■ Entries shown
....

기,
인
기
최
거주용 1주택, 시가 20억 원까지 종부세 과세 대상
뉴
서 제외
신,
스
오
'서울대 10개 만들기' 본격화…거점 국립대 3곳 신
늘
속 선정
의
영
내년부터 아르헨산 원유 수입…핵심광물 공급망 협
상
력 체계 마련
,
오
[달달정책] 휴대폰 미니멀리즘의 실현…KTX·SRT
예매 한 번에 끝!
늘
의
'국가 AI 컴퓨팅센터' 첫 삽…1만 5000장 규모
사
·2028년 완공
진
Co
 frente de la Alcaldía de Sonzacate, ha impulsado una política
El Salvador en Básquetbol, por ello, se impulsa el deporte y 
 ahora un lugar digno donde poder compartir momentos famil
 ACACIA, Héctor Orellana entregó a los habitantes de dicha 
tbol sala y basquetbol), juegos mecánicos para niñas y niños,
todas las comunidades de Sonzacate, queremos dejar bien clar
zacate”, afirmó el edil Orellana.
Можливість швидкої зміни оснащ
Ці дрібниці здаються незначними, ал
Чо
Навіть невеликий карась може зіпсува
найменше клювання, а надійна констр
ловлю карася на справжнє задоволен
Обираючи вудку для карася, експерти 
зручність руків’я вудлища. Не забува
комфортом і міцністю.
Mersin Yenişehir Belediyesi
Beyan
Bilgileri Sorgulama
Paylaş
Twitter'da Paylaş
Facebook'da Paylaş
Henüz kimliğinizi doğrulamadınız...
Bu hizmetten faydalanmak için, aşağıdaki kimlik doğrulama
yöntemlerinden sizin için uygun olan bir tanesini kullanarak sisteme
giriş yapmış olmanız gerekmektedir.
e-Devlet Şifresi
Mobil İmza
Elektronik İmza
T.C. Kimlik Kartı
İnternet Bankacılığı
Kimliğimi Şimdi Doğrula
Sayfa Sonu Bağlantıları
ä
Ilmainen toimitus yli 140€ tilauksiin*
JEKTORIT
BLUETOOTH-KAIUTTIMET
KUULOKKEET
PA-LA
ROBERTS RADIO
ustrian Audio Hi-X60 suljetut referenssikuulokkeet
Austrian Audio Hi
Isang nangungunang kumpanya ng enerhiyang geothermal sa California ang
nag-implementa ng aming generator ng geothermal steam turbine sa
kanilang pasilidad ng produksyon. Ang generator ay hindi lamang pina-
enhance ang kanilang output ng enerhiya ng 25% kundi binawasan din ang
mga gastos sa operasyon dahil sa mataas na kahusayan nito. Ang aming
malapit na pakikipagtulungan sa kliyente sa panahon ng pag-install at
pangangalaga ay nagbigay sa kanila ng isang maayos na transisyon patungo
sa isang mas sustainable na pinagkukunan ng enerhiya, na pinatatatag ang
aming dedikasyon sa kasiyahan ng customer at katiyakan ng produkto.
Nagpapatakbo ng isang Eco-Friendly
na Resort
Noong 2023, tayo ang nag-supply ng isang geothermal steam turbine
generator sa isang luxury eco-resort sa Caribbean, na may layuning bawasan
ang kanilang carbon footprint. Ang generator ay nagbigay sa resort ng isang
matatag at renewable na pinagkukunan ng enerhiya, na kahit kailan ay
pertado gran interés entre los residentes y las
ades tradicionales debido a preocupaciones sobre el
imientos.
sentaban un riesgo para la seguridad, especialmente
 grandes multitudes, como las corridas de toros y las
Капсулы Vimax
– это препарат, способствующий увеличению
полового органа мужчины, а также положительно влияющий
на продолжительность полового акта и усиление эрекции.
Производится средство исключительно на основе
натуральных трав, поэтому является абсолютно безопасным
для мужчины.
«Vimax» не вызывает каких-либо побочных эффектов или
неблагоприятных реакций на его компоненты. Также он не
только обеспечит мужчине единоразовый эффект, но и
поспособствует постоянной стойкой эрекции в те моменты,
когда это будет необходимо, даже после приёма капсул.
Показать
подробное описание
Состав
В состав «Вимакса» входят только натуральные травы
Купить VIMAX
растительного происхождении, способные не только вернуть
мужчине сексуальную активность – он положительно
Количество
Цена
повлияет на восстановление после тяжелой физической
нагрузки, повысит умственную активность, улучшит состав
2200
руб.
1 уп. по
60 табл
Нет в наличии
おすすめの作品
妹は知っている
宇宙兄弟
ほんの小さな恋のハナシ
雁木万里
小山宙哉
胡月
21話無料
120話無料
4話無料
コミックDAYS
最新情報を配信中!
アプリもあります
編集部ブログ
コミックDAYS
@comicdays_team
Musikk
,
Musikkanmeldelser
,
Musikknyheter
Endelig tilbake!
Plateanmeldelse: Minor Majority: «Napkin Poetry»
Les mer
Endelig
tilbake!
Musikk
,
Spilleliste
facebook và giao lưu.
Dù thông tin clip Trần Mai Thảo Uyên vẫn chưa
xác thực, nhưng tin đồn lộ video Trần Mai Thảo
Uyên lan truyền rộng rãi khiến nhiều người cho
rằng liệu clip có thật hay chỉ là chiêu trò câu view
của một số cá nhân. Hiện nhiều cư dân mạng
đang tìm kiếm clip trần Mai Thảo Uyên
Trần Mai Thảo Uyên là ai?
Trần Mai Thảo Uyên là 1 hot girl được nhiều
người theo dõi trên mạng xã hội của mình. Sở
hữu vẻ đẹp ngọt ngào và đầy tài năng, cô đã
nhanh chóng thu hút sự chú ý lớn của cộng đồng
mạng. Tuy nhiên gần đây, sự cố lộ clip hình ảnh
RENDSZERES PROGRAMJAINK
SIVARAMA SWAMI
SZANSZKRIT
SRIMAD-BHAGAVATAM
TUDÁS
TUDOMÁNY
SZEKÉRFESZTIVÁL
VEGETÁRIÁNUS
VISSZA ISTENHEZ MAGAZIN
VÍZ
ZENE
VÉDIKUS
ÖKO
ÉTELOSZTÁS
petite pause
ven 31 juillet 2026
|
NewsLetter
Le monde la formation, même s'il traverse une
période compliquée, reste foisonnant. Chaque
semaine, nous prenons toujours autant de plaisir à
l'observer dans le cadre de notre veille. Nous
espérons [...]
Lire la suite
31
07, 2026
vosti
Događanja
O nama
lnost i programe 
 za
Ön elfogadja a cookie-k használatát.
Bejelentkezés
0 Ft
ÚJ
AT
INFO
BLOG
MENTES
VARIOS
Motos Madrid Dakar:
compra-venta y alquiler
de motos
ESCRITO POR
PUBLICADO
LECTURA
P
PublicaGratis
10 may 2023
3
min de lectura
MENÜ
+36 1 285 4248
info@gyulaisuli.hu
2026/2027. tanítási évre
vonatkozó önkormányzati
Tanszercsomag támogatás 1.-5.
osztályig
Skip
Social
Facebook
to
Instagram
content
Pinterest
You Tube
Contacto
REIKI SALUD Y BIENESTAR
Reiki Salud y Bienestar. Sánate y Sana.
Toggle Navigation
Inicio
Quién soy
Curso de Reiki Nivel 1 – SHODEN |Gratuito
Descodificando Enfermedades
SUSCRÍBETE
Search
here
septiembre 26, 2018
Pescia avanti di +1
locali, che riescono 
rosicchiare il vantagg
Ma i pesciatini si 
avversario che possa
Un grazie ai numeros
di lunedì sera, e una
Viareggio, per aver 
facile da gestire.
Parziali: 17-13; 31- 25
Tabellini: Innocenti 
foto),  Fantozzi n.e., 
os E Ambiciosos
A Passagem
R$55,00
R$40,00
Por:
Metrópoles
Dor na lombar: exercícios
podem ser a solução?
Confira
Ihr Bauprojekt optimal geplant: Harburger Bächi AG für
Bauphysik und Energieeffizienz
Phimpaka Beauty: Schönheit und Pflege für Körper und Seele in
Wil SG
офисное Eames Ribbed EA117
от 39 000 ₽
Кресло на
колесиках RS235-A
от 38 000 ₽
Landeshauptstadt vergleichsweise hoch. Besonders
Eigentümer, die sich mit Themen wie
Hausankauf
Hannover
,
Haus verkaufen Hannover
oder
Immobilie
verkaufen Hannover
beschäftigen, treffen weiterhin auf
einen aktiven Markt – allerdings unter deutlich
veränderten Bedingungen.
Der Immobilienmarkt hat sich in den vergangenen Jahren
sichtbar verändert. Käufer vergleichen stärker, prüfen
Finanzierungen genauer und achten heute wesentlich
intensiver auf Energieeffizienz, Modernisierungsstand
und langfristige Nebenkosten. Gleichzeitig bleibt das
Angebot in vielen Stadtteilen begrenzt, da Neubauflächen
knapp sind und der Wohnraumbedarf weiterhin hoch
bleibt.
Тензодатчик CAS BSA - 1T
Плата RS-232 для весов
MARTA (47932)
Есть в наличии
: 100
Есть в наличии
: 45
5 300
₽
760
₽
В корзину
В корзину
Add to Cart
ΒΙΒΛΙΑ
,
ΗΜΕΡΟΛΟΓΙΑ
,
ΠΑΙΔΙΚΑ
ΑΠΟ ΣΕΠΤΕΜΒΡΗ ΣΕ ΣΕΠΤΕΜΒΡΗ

....

■ Required action
Scan the material above for the string "bleibt" and copy every line that has it.

■ Worked solution
und langfristige Nebenkosten. Gleichzeitig bleibt das
bleibt.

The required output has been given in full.